Of 62,000 alert beacons currently on record, the Rescue Coordination Centre (RCCNZ) said 30% lack the contact details of their owners.
This makes it harder for RCCNZ to send the right teams and equipment to respond to a situation, and is also costing the centre valuable resources in searching for people who are in distress, Radio New Zealand (RNZ) reported.
Mike Hill, RCCNZ manager, said there were times when rescuers did not find anybody when they responded to a distress call.
“We’re encouraging more people to carry locator beacons with them, whether they’re on land, in the bush, mountain biking, hunting, whatever they’re doing - and also making sure that more people on the water have an EPIRB (emergency position-indicating radio beacon) with them.”

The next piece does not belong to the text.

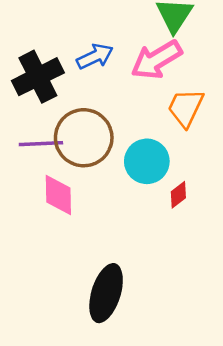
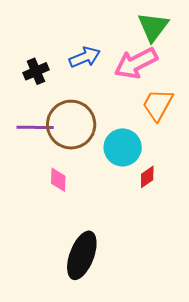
black cross: (38, 77) -> (36, 71), size x0.6
pink diamond: (58, 195) -> (58, 180), moved, size x0.7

Hill told RNZ it is important that owners register their beacon with RCCNZ and ensure the details of their next of kin are up to date.
“The importance of up-to-date details with us is that we can make several phone calls through the next of kin or the responsible person and it allows us to understand that if there’s someone who’s gone into the bush, is it with a party of school children, is it three hunters, who might we be dealing with, which allows us to work out which is the best rescue asset to send given the numbers or the circumstances we might come across,” he explained.
Hill said that having an insurance policy and a beacon is not enough for rescuing lost people.
“We believe about 30% of the beacons in New Zealand are unregistered, so potentially 30% of the people feel that they’ve got the insurance policy and are carrying beacons ̶ - and while we still may find them, because we know where they are in distress, it can add different layers of complication not knowing what we might be dealing with when we get there,” he told RNZ.
He explained: “It’s a bit like phoning 111 and hanging up. Well, which emergency service do you need, what might they be dealing with when they get there? It’s the same with an unregistered beacon. If you are in distress, and you need help, why not give as much information as you can to those coming to help you.”
RCCNZ covers 30 million square kilometers of search and rescue region, and has about 15,000 people, mostly volunteers, the report said.